--- WHAT TO WORK ON ---
Print every line of the data word for word.

*** TASK INPUT ***

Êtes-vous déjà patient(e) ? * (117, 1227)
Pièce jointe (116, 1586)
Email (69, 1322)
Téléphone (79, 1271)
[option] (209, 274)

***

--- ANSWER AREA ---
Êtes-vous déjà patient(e) ? * (117, 1227)
Pièce jointe (116, 1586)
Email (69, 1322)
Téléphone (79, 1271)
[option] (209, 274)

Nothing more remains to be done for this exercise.